As of the census of 2000, there were 738 people, 253 households, and 201 families living in the city. The population density was 1,141.8 PD/sqmi. There were 263 housing units at an average density of 406.9 /sqmi. The racial makeup of the city was 95.12% White, 0.27% African American, 1.36% Native American, 0.27% Asian, 1.22% from other races, and 1.76% from two or more races. Hispanic or Latino of any race were 2.71% of the population.

There were 253 households, out of which 43.1% had children under the age of 18 living with them, 64.0% were married couples living together, 12.3% had a female householder with no husband present, and 20.2% were non-families. 17.0% of all households were made up of individuals, and 6.7% had someone living alone who was 65 years of age or older.

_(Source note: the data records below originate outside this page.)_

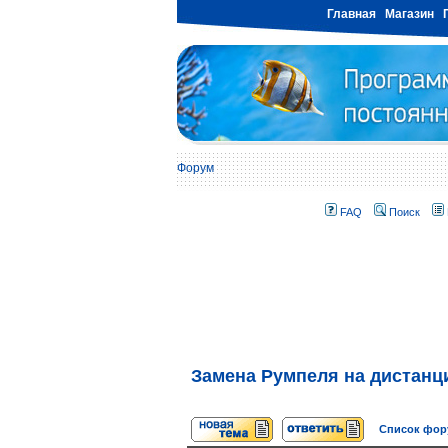
Главная
Магазин
Форум
FAQ
Поиск
Замена Румпеля на дистан
Список фо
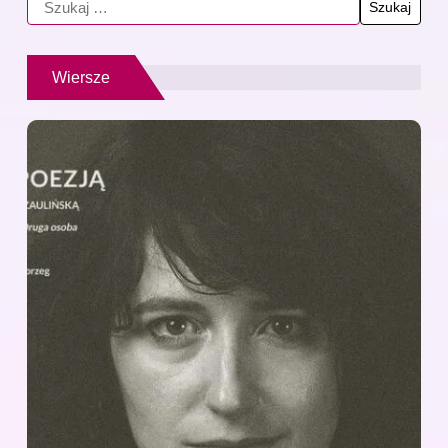
Wiersze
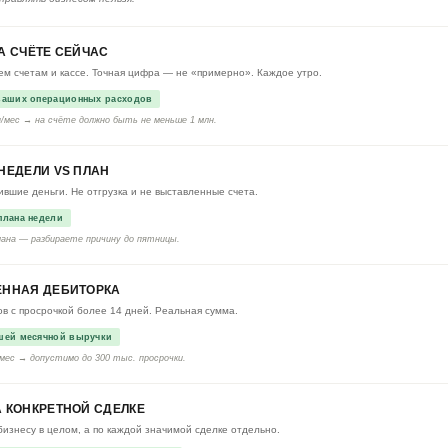
А СЧЁТЕ СЕЙЧАС
сем счетам и кассе. Точная цифра — не «примерно». Каждое утро.
 ваших операционных расходов
/мес → на счёте должно быть не меньше 1 млн.
НЕДЕЛИ VS ПЛАН
ившие деньги. Не отгрузка и не выставленные счета.
плана недели
ана — разбираете причину до пятницы.
ЕННАЯ ДЕБИТОРКА
ов с просрочкой более 14 дней. Реальная сумма.
ашей месячной выручки
/мес → допустимо до 300 тыс. просрочки.
 КОНКРЕТНОЙ СДЕЛКЕ
бизнесу в целом, а по каждой значимой сделке отдельно.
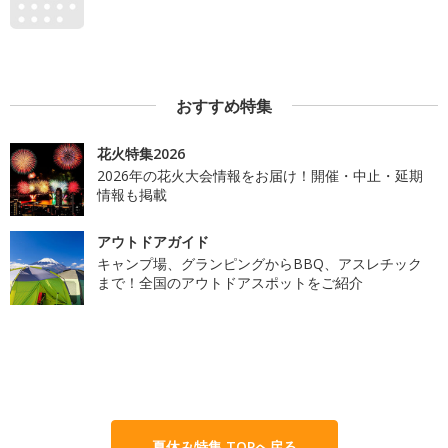
おすすめ特集
花火特集2026
2026年の花火大会情報をお届け！開催・中止・延期
情報も掲載
アウトドアガイド
キャンプ場、グランピングからBBQ、アスレチック
まで！全国のアウトドアスポットをご紹介
夏休み特集 TOPへ戻る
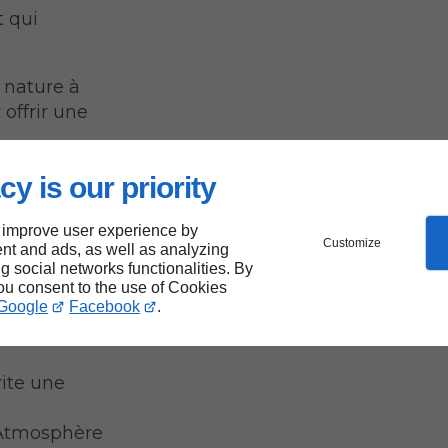
t qui
a nature à
offrir une
cy is our priority
e
 improve user experience by
Customize
nt and ads, as well as analyzing
ng social networks functionalities. By
 à
you consent to the use of Cookies
Google
Facebook
.
ite une
Atmosphère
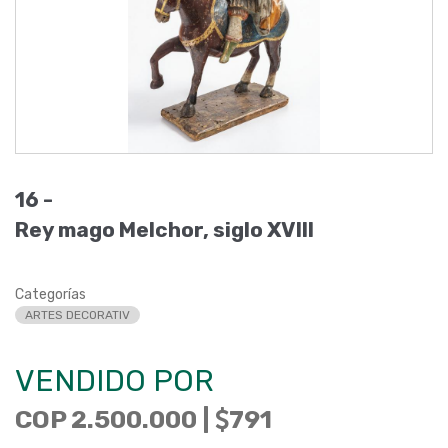
16 -
Rey mago Melchor, siglo XVIII
Categorías
ARTES DECORATIV
VENDIDO POR
COP 2.500.000 |
791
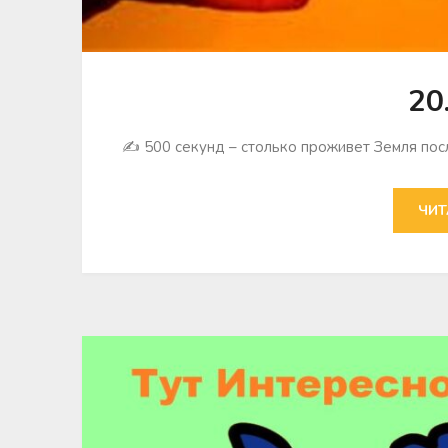
20
✍ 500 секунд – столько проживет Земля посл
ЧИТ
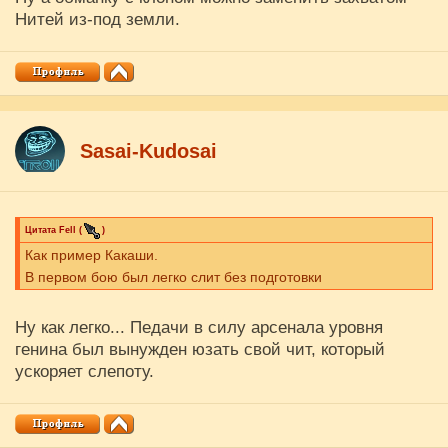
Нитей из-под земли.
Sasai-Kudosai
Цитата
Fell
(
)
Как пример Какаши.
В первом бою был легко слит без подготовки
Ну как легко... Педачи в силу арсенала уровня
генина был вынужден юзать свой чит, который
ускоряет слепоту.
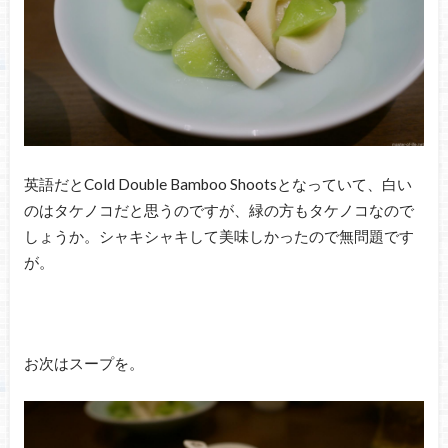
英語だとCold Double Bamboo Shootsとなっていて、白い
のはタケノコだと思うのですが、緑の方もタケノコなので
しょうか。シャキシャキして美味しかったので無問題です
が。
お次はスープを。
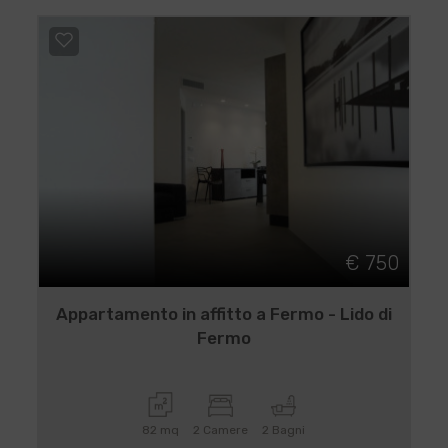
€ 750
Appartamento in affitto a Fermo - Lido di
Fermo
82 mq
2 Camere
2 Bagni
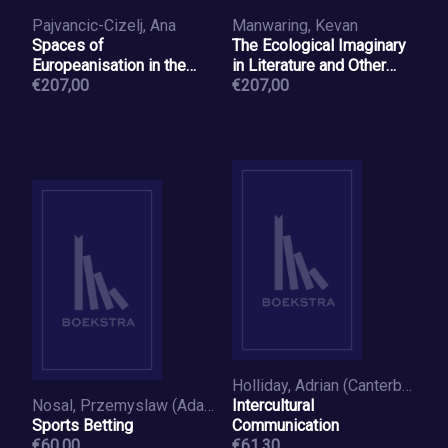
Pajvancic-Cizelj, Ana
Manwaring, Kevan
Spaces of
The Ecological Imaginary
Europeanisation in the
in Literature and Other
Balkans
€207,00
Media
€207,00
Holliday, Adrian (Canterbury Christchurch University
Nosal, Przemyslaw (Adam Mickiewicz University
Intercultural
Sports Betting
Communication
€60,00
€61,30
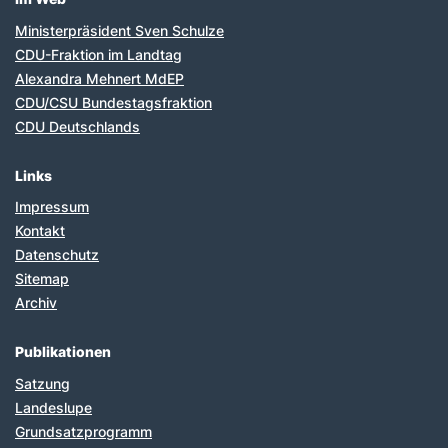
Ministerpräsident Sven Schulze
CDU-Fraktion im Landtag
Alexandra Mehnert MdEP
CDU/CSU Bundestagsfraktion
CDU Deutschlands
Links
Impressum
Kontakt
Datenschutz
Sitemap
Archiv
Publikationen
Satzung
Landeslupe
Grundsatzprogramm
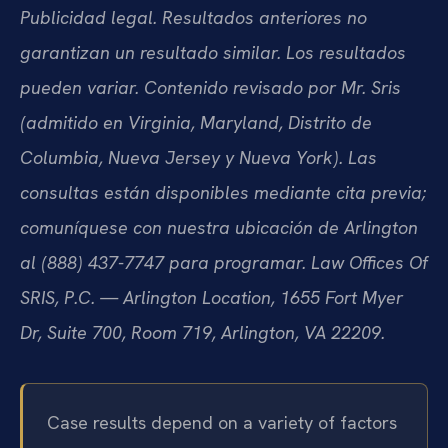
Publicidad legal. Resultados anteriores no
garantizan un resultado similar. Los resultados
pueden variar. Contenido revisado por Mr. Sris
(admitido en Virginia, Maryland, Distrito de
Columbia, Nueva Jersey y Nueva York). Las
consultas están disponibles mediante cita previa;
comuníquese con nuestra ubicación de Arlington
al (888) 437-7747 para programar. Law Offices Of
SRIS, P.C. — Arlington Location, 1655 Fort Myer
Dr, Suite 700, Room 719, Arlington, VA 22209.
Case results depend on a variety of factors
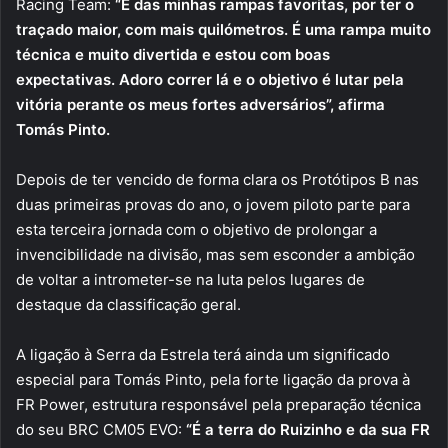
Racing Team:
“É das minhas rampas favoritas, por ter o
traçado maior, com mais quilómetros. É uma rampa muito
técnica e muito divertida e estou com boas
expectativas. Adoro correr lá e o objetivo é lutar pela
vitória perante os meus fortes adversários”, afirma
Tomás Pinto.
Depois de ter vencido de forma clara os Protótipos B nas
duas primeiras provas do ano, o jovem piloto parte para
esta terceira jornada com o objetivo de prolongar a
invencibilidade na divisão, mas sem esconder a ambição
de voltar a intrometer-se na luta pelos lugares de
destaque da classificação geral.
A ligação à Serra da Estrela terá ainda um significado
especial para Tomás Pinto, pela forte ligação da prova à
FR Power, estrutura responsável pela preparação técnica
do seu BRC CM05 EVO:
“É a terra do Ruizinho e da sua FR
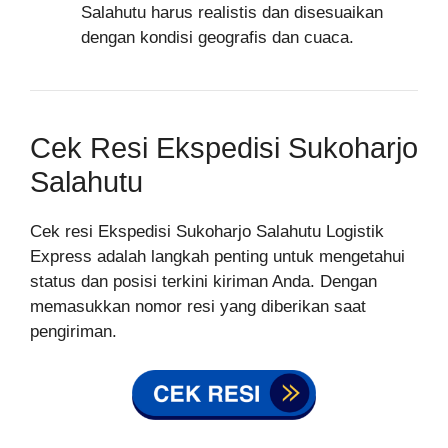
Salahutu harus realistis dan disesuaikan
dengan kondisi geografis dan cuaca.
Cek Resi Ekspedisi Sukoharjo
Salahutu
Cek resi Ekspedisi Sukoharjo Salahutu Logistik
Express adalah langkah penting untuk mengetahui
status dan posisi terkini kiriman Anda. Dengan
memasukkan nomor resi yang diberikan saat
pengiriman.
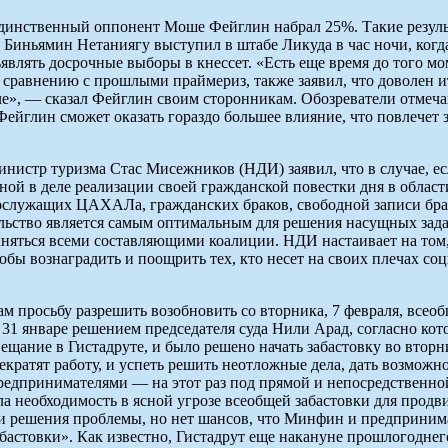
единственный оппонент Моше Фейглин набрал 25%. Такие резуль
 Биньямин Нетаниягу выступил в штабе Ликуда в час ночи, когда
ъявлять досрочные выборы в кнессет. «Есть еще время до того м
сравнению с прошлыми праймериз, также заявил, что доволен и
ле», — сказал Фейглин своим сторонникам. Обозреватели отмеч
ейглин сможет оказать гораздо большее влияние, что повлечет 
министр туризма Стас Мисежников (НДИ) заявил, что в случае, 
одной в деле реализации своей гражданской повестки дня в обла
ослужащих ЦАХАЛа, гражданских браков, свободной записи брак
ельство является самым оптимальным для решения насущных зада
лняться всеми составляющими коалиции. НДИ настаивает на том,
обы вознаградить и поощрить тех, кто несет на своих плечах со
м просьбу разрешить возобновить со вторника, 7 февраля, всео
 31 январе решением председателя суда Нили Арад, согласно ко
ещание в Гистадруте, и было решено начать забастовку во втор
екратят работу, и успеть решить неотложные дела, дать возможн
редпринимателями — на этот раз под прямой и непосредственной
яла необходимость в ясной угрозе всеобщей забастовки для продв
и решения проблемы, но нет шансов, что Минфин и предпринимате
забастовки». Как известно, Гистадрут еще накануне прошлогодне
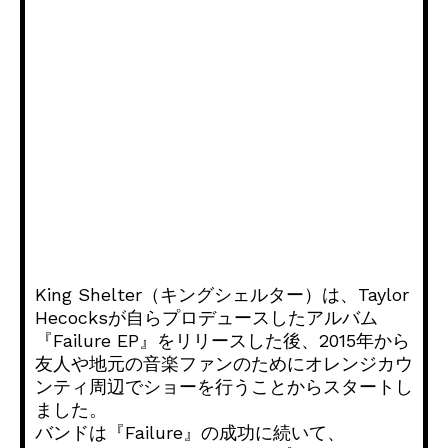
King Shelter（キングシェルター）は、Taylor
Hecocksが自らプロデュースしたアルバム
『Failure EP』をリリースした後、2015年から
友人や地元の音楽ファンのためにオレンジカウ
ンティ周辺でショーを行うことからスタートし
ました。
バンドは『Failure』の成功に続いて、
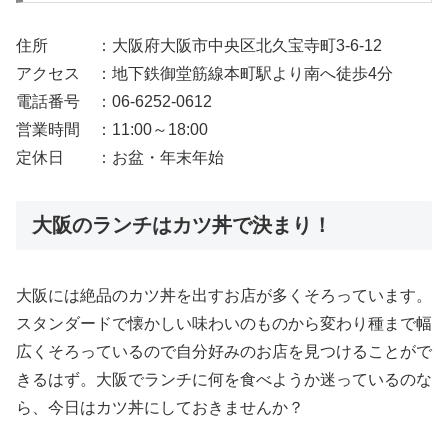
住所 ：大阪府大阪市中央区北久宝寺町3-6-12
アクセス ：地下鉄御堂筋線本町駅より南へ徒歩4分
電話番号 ：06-6252-0612
営業時間 ：11:00～18:00
定休日 ：お盆・年末年始
大阪のランチはカツ丼で決まり！
大阪には絶品のカツ丼を出すお店が多くそろっています。
スタンダードで懐かしい味わいのものから変わり種まで幅
広くそろっているので自分好みのお店を見つけることがで
きるはず。大阪でランチに何を食べようか迷っているのな
ら、今日はカツ丼にしておきませんか？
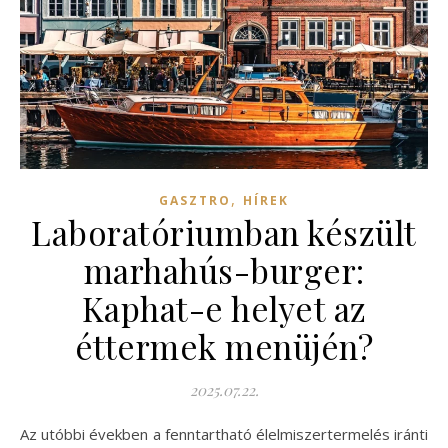
,
GASZTRO
HÍREK
Laboratóriumban készült
marhahús-burger:
Kaphat-e helyet az
éttermek menüjén?
2025.07.22.
Az utóbbi években a fenntartható élelmiszertermelés iránti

The average household size was 2.92 and the average family size was 3.31.

In the city, the population was spread out, with 32.4% under the age of 18, 8.9% from 18 to 24, 27.5% from 25 to 44, 22.1% from 45 to 64, and 9.1% who were 65 years of age or older. The median age was 32 years. For every 100 females, there were 98.9 males. For every 100 females age 18 and over, there were 92.7 males.

The median income for a household in the city was $32,500, and the median income for a family was $42,000. Males had a median income of $34,167 versus $22,656 for females. The per capita income for the city was $13,501. About 8.0% of families and 10.3% of the population were below the poverty line, including 12.7% of those under age 18 and 7.9% of those age 65 or over.